Menurut Mazhab Syafi’i dan Hanbali: wajib qadha’ dan fidyah, jika yang dikhawatirkan anaknya saja. Jika yang dikhawatirkan adalah dirinya saja, atau yang dikhawatirkan itu diri dan anaknya, maka wanita hamil dan ibu menyusui wajib melaksanakan qadha’ saja, tanpa wajib membayar fidyah. (Nail al-Authar, juz. 4, hal. 243 – 245).
Dalam Fiqh empat mazhab dinyatakan:
Menurut Mazhab Maliki: wanita hamil dan ibu menyusui, jika melaksanakan puasa dikhawatirkan akan sakit atau bertambah sakit, apakah yang dikhawatirkan itu dirinya, atau anaknya, atau dirinya saja, atau anaknya saja. Mereka boleh berbuka dan wajib melaksanakan qadha’, tidak wajib membayar fidyah bagi wanita hamil, berbeda dengan ibu menyusui, ia wajib membayar fidyah. Jika puasa tersebut dikhawatirkan menyebabkan kematian atau mudharat yang sangat parah bagi dirinya atau anaknya, maka wanita hamil dan ibu menyusui wajib tidak berpuasa.
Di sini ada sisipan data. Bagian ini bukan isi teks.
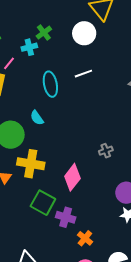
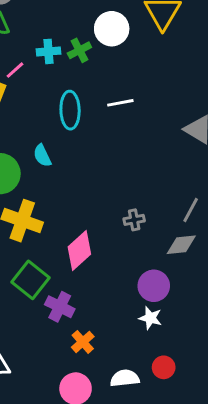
green cross: (44, 33) -> (79, 50), moved
white circle: (84, 33) -> (112, 29), moved

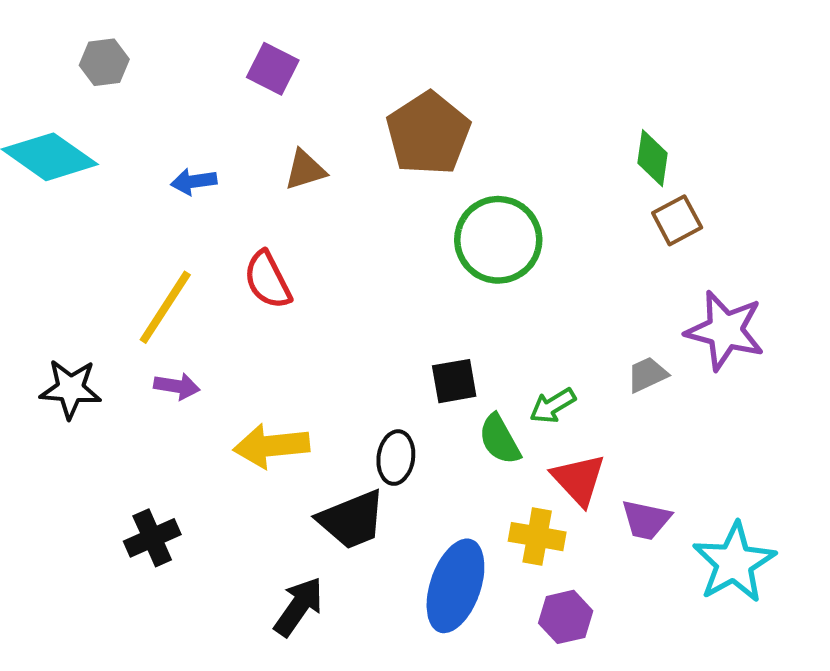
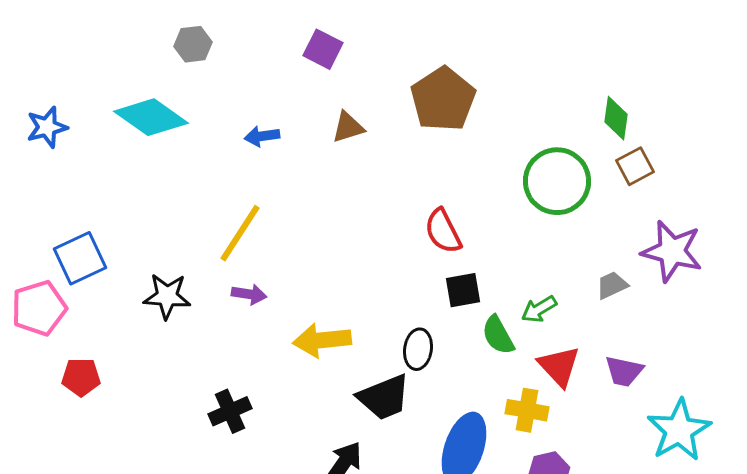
green circle: (498, 240) -> (557, 181), moved
red semicircle: (268, 280) -> (443, 231), moved
purple trapezoid: (646, 520) -> (624, 371), moved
Menurut Mazhab Hanafi: jika wanita hamil dan ibu menyusui mengkhawatirkan mudharat, maka boleh berbuka, apakah kekhawatiran tersebut terhadap diri dan anak, atau diri saja, atau anak saja. Wajib melaksanakan qadha’ ketika mampu, tanpa wajib membayar fidyah.
Menurut Mazhab Hanbali: wanita hamil dan ibu menyusui boleh berbuka, jika mengkhawatirkan mudharat terhadap diri dan anak, atau diri saja. Dalam kondisi seperti ini mereka wajib melaksanakan qadha’ tanpa membayar fidyah. Jika yang dikhawatirkan itu anaknya saja, maka wajib melaksanakan puasa qadha’ dan membayar fidyah.
Menurut Mazhab Syafi’i: wanita hamil dan ibu menyusui, jika mengkhawatirkan mudharat, apakah kekhawatiran tersebut terhadap diri dan anak, atau diri saja, atau anak saja, mereka wajib berbuka dan mereka wajib melaksanakan qadha’ pada tiga kondisi diatas. Jika yang dikhawatirkan anaknya saja, maka wajib melaksanakan qadha’ dan membayar fidyah.
Pendapat Mazhab Syafi’i sama seperti Mazhab Hanbali dalam hal qadha’ dan fidyah, hanya saja Mazhab Hanbali membolehkan berbuka jika mengkhawatirkan mudharat, sedangkan Mazhab Syafi’i mewajibkan berbuka. Dalam salah satu pendapatnya Imam Syafi’i mewajibkan fidyah bagi wanita menyusui, tidak wajib bagi ibu hamil, seperti pendapat Mazhab Maliki.
Penutup: hadits yang diriwayatkan lima imam dari Anas bin Malik al-Ka’bi. Al-Mundziri berkata, “Ada lima perawi hadits yang bernama Anas bin Malik: dua orang shahabat ini, Abu Hamzah Anas bin Malik al-Anshari pembantu Rasulullah Saw, Anas bin Malik ayah Imam Malik bin Anas, ia meriwayatkan satu hadits, dalam sanadnya perlu diteliti. Keempat, seorang Syekh dari Himsh. Kelima, seorang dari Kufah, meriwayatkan hadits dari Hamad bin Abu Sulaiman, al-A’masy dan lainnya. Imam asy-Syaukani berkata, “Selayaknya Anas bin Malik al-Qusyairi yang disebutkan Ibnu Abi Hatim adalah Anas bin Malik yang keenam, jika ia bukan al-Ka’bi”.